Parallèlement, le marché des cryptos en est à la phase de rationalisation. « En 2023, plus de 3.445 cryptoactifs ont été supprimées des bourses d'échanges, contre 3.000 en 2022 et 1.500 en 2021. Un record donc. Cela illustre la fébrilité qui a saisi le marché des cryptos depuis les effondrements en chaîne qui se sont produits à la fin de l'année 2022, lors de l'hiver des cryptos, » note la députée Aurore Lalucq.
Bitcoin, une année en fanfare
De quoi profiter aux cryptos leader, bitcoin en tête. Sur douze mois, le jeton star, après avoir dégringolé à la suite des scandales de la fin 2022, a repris +160%. Il s'échange en cette fin d'année autour des 42.000 dollars, soit loin de son pic à 61.000 dollars en 2021 mais les signaux sont au vert pour que le marché continue à prendre de l'ampleur en 2024. La probable arrivée des ETF Bitcoin, en attente de leur validation, devrait venir doper le marché.
De même, Ethereum a lancé en 2023 sa mise à niveau « The Merge », qui permet de passer d'un modèle de preuve de travail (PoW) à un modèle de preuve d'enjeu (PoS), améliorant les performances et l'efficacité d'Ethereum, et rendant le réseau plus économe en énergie, rappelle Patrick Mollard. L'actif profite aussi de l'embellie du marché, en hausse de plus de 84% sur un an à la fin décembre. La fin annoncée de la hausse des taux en 2024 devrait d'ailleurs continuer de porter le secteur.

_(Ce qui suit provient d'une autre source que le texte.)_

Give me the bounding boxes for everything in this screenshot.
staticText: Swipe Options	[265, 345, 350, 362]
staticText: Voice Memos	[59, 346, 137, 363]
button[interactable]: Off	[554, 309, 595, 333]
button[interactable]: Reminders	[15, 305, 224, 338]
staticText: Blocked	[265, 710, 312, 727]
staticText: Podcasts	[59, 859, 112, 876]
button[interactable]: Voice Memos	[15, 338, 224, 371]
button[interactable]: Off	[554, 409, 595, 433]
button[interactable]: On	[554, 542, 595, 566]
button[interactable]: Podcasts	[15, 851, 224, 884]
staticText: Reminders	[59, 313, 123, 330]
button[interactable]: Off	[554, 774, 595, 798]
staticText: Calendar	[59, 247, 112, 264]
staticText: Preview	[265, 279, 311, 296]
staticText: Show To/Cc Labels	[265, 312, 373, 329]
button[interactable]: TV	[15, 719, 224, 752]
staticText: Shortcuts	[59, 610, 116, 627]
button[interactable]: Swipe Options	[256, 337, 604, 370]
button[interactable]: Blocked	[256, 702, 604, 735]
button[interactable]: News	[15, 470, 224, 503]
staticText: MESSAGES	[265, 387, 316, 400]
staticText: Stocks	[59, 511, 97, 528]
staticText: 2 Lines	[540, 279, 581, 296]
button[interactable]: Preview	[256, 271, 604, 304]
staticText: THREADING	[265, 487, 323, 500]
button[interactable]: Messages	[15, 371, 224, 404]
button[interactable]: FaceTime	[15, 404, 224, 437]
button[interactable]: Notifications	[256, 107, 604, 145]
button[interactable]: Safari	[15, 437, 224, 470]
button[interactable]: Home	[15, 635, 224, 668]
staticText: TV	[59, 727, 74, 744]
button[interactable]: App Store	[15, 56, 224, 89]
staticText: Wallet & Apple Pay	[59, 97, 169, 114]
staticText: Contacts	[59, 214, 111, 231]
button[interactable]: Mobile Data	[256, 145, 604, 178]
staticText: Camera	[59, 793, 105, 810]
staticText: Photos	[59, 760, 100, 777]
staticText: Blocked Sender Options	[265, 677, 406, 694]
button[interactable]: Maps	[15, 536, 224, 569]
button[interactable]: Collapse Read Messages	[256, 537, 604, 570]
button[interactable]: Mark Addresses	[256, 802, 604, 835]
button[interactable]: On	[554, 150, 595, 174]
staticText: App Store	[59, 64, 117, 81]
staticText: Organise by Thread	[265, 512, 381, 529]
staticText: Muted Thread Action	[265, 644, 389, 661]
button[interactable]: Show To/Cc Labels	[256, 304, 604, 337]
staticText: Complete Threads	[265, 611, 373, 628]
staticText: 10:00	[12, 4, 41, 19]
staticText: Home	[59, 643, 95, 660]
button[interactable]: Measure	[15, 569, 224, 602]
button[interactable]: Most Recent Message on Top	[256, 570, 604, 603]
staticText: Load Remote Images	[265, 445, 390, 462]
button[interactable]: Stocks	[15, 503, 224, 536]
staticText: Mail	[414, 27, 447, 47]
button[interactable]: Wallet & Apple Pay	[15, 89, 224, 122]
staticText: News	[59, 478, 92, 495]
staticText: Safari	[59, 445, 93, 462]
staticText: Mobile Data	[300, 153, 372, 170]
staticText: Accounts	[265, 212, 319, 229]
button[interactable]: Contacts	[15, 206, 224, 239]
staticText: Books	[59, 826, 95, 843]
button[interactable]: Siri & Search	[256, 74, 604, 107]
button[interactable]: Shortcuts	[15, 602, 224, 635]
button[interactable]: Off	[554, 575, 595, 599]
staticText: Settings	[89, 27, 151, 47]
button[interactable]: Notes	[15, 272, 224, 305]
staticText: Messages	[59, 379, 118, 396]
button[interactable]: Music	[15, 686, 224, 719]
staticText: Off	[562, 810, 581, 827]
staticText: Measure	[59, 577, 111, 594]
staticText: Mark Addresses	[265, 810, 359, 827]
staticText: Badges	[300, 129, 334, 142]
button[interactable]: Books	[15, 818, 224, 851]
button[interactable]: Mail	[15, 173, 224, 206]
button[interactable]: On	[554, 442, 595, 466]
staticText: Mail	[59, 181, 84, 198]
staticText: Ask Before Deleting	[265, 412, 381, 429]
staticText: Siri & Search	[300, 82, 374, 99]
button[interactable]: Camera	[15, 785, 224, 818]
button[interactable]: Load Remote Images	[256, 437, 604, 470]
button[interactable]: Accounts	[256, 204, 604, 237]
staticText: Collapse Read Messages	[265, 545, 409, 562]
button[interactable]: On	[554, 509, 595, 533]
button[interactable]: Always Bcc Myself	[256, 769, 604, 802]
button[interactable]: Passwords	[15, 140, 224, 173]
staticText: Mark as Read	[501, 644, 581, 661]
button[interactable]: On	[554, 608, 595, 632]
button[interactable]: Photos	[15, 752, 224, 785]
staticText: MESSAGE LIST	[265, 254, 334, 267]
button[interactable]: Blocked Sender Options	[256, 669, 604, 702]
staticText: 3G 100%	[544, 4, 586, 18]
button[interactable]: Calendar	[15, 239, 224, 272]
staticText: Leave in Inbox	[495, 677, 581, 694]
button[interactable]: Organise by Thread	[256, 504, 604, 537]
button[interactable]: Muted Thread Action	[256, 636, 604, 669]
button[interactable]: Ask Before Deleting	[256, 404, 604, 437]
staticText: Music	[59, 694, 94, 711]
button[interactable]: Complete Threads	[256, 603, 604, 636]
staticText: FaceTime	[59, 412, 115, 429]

Et pour 2024, en matière de réglementations ? L'Union européenne a récemment adopté un nouveau règlement sur les marchés de crypto-actifs (MiCA), qui « prévoit - pour fin décembre 2024 - un agrément obligatoire pour les prestataires de services sur actifs numériques. Aussi, le Parlement français a prévu « la mise en œuvre d'un enregistrement 'renforcé' obligatoire pour la fourniture de services sur actifs numériques en France dès le 1er janvier 2024 », ne souhaitant pas attendre l'application du règlement européen, a noté la Cour des comptes. Outre ces textes, « pour 2024, quelques changements mineurs sont attendus en matière de fiscalité des cryptos : d'abord, la clarification de la fiscalité du staking (faire participer les jetons achetés au minage de la blockchain pour être rémunéré NDLR) et, de manière générale, des revenus passifs en cryptos (il sera désormais clair que ces revenus doivent être déclarés au titre de l'année de réception des récompenses en cryptos, même si les cryptos ne sont pas vendues). Ensuite, l'élargissement de l'obligation de déclarer les comptes cryptos ouverts hors de France aux personnes morales (cette obligation ne s'appliquait qu'aux personnes physiques). Il est par ailleurs probable que les contrôles commenceront plus sérieusement sur le sujet des cryptos dans la mesure où l'administration fiscale accueille désormais une centaine de PSAN (prestataire de service sur actif numérique en France) parmi les plus importants du monde et est déjà, à ce titre, susceptible de disposer, sur demande, d'un certain nombre d'informations en matière fiscale, » explique Alexandre Lourimi, avocat spécialisé.